The method can also include obtaining or providing the composition. Obtaining or providing the composition can occur above-surface or in the subterranean zone. The method can also further include combining the composition with an aqueous or oil-based fluid including a drilling fluid, stimulation fluid, fracturing fluid, spotting fluid, clean-up fluid, completion fluid, remedial treatment fluid, abandonment fluid, pill, acidizing fluid, cementing fluid, packer fluid, logging fluid, or combinations of these to form a mixture. Placing the composition in the subterranean zone includes placing the mixture in the subterranean zone.

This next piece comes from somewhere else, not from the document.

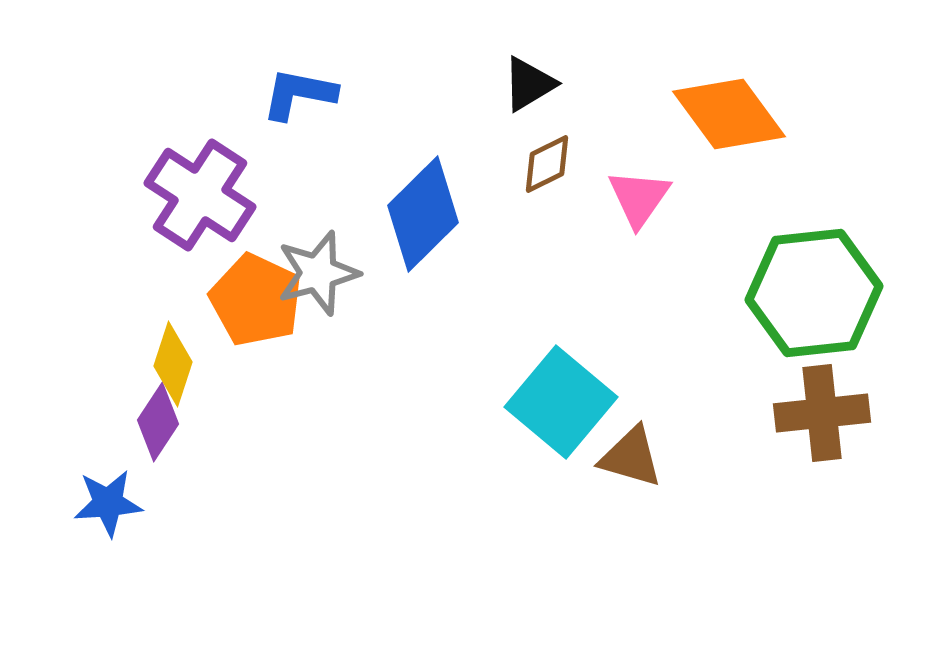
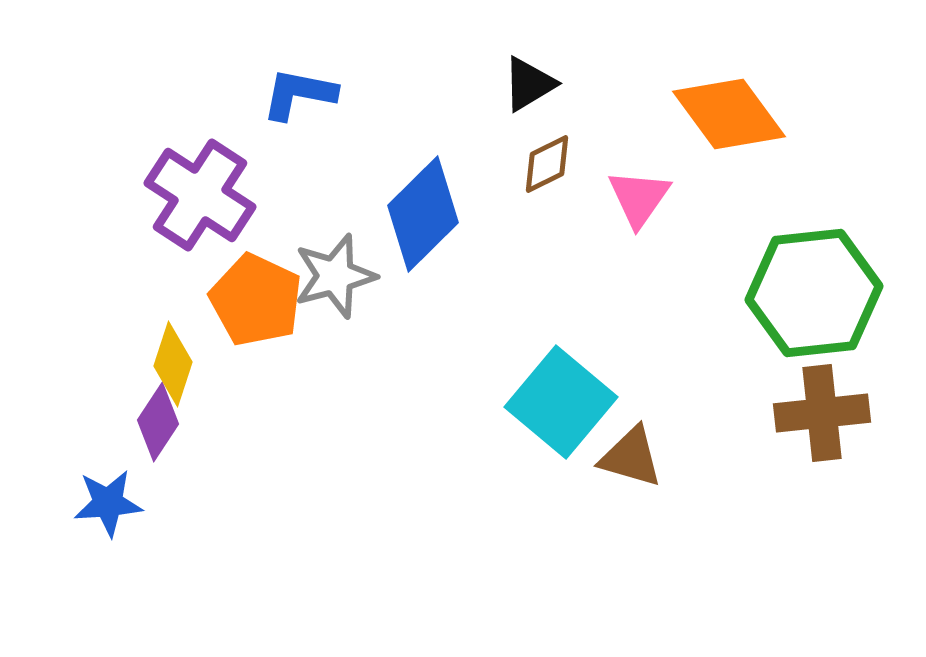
gray star: moved 17 px right, 3 px down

The composition can also further include a saline, an aqueous base, an oil, an organic solvent, a synthetic fluid oil phase, an aqueous solution, an alcohol or polyol, a cellulose, a starch, an alkalinity control agent, an acidity control agent, a density control agent, a density modifier, an emulsifier, a dispersant, a polymeric stabilizer, a crosslinking agent, a polyacrylamide, a polymer or combination of polymers, an antioxidant, a heat stabilizer, a foam control agent, a diluent, a plasticizer, a filler or inorganic particle, a pigment, a dye, a precipitating agent, a rheology modifier, an oil-wetting agent, a set retarding additive, a surfactant, a corrosion inhibitor, a gas, a weight reducing additive, a heavy-weight additive, a lost circulation material, a filtration control additive, a salt, a fiber, a thixotropic additive, a breaker, a curing accelerator, a curing retarder, a pH modifier, chelating agent, a scale inhibitor, an enzyme, a resin, a water control material, an additional oxidizer, a marker, a Portland cement, pozzolana cement, a gypsum cement, a cement with alumina content, a slag cement, a silica cement, a fly ash, a metakaolin, a shale, a zeolite, a crystalline silica compound, an amorphous silica, a hydratable clay, a microsphere, a pozzolan lime, or combinations of these.

The method can further include fracturing the subterranean zone. In some implementations, the fracturing includes slickwater fracturing. The slickwater fracturing can employ an aqueous fluid to induce a subterranean fracture. The slickwater fluids can include a fresh water or a brine having sufficient friction reducing agents to minimize the tubular friction pressures.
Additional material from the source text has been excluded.